In these populations altruism evolves if, for individuals, the social benefit of living next to others outweighs the costs of competing against them.
Traditionally, population modellers have assumed that the direct benefits and costs of social interactions affect the ability to produce offspring (the fecundity). In natural populations, however, social interactions may also affect survival.
Dr Débarre and her collaborators combined these two features in their model, which revealed new insights. It turns out that helping your neighbours reproduce more or helping them live for longer does not have the same indirect consequences on your own fitness. These indirect consequences are crucial, and determine which type of social behaviour (helping, harming or doing nothing) can evolve.

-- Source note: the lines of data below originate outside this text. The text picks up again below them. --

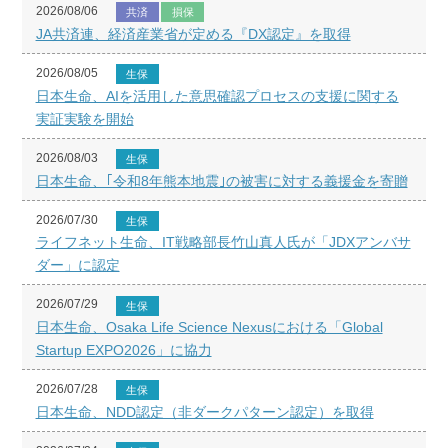
2026/08/06
共済
損保
JA共済連、経済産業省が定める『DX認定』を取得
2026/08/05
生保
日本生命、AIを活用した意思確認プロセスの支援に関する
実証実験を開始
2026/08/03
生保
日本生命、｢令和8年熊本地震｣の被害に対する義援金を寄贈
2026/07/30
生保
ライフネット生命、IT戦略部長竹山真人氏が「JDXアンバサ
ダー」に認定
2026/07/29
生保
日本生命、Osaka Life Science Nexusにおける「Global
Startup EXPO2026」に協力
2026/07/28
生保
日本生命、NDD認定（非ダークパターン認定）を取得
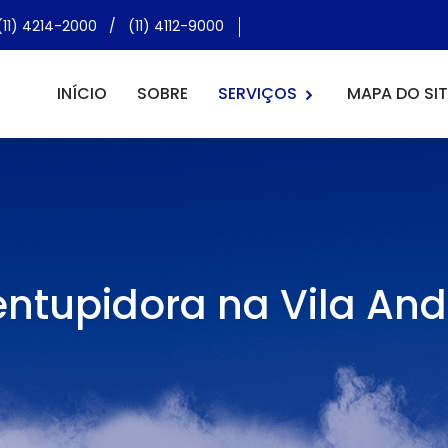
(11) 4214-2000
/
(11) 4112-9000
INÍCIO
SOBRE
SERVIÇOS
MAPA DO SIT
ntupidora na Vila An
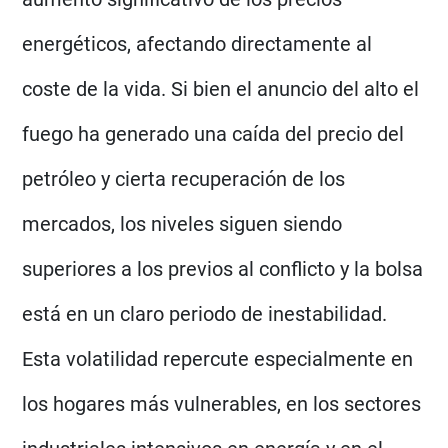
energéticos, afectando directamente al
coste de la vida. Si bien el anuncio del alto el
fuego ha generado una caída del precio del
petróleo y cierta recuperación de los
mercados, los niveles siguen siendo
superiores a los previos al conflicto y la bolsa
está en un claro periodo de inestabilidad.
Esta volatilidad repercute especialmente en
los hogares más vulnerables, en los sectores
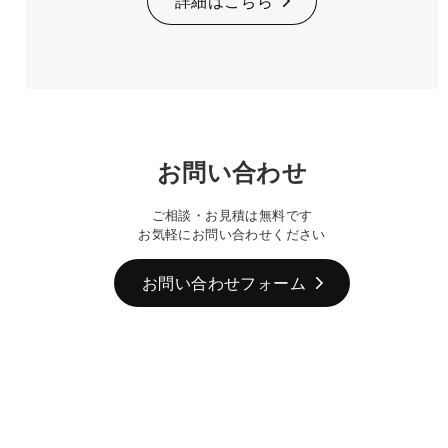
詳細はこちら
お問い合わせ
ご相談・お見積は無料です
お気軽にお問い合わせください
お問い合わせフォーム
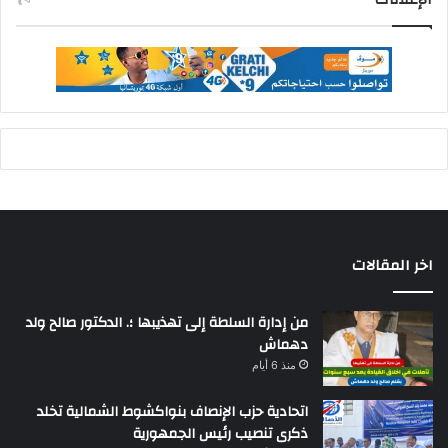
اخر المقالات
من إدارة السلطة إلى تهذيبها ؛. الدكتور صالح ولد
دهماش
منذ 6 أيام
اتحادية حزب الإنصاف بنواكشوط الشمالية تخلد
ذكرى تنصيب رئيس الجمهورية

When competition is fierce because space is so limited that an individual can only reproduce after some space has been freed up by the death of a neighbour, the researcher's results show that the social behaviours that are most advantageous are the ones in which individuals make their neighbours die sooner but at the same time help them reproduce. In other terms, the interaction is spiteful when it comes to survival, but altruistic on fecundity.
Dr Débarre, who is based at the University of Exeter's Penryn Campus in Cornwall, said: "In structured populations, social behaviour evolves if, for social individuals, the net social benefit of living next to other social individuals outweighs the costs of competing against them. We show that the latter depends on the way the population is updated, the type of social game that is played, and on how social interactions affect individual fertility and survival.
"There are ongoing and sometimes very heated debates on which mechanisms favour the evolution of social behaviour. Our mathematical framework also aims at reconciling these different approaches, and shows that they mainly correspond to different viewpoints of the same questions, depending on if we want to give explanations in terms of who is giving benefits to others, or who is receiving benefits."
The article, 'Social evolution in structured populations', by F. Débarre, C. Hauert & M.Doebeli, is published in the latest edition of Nature Communications.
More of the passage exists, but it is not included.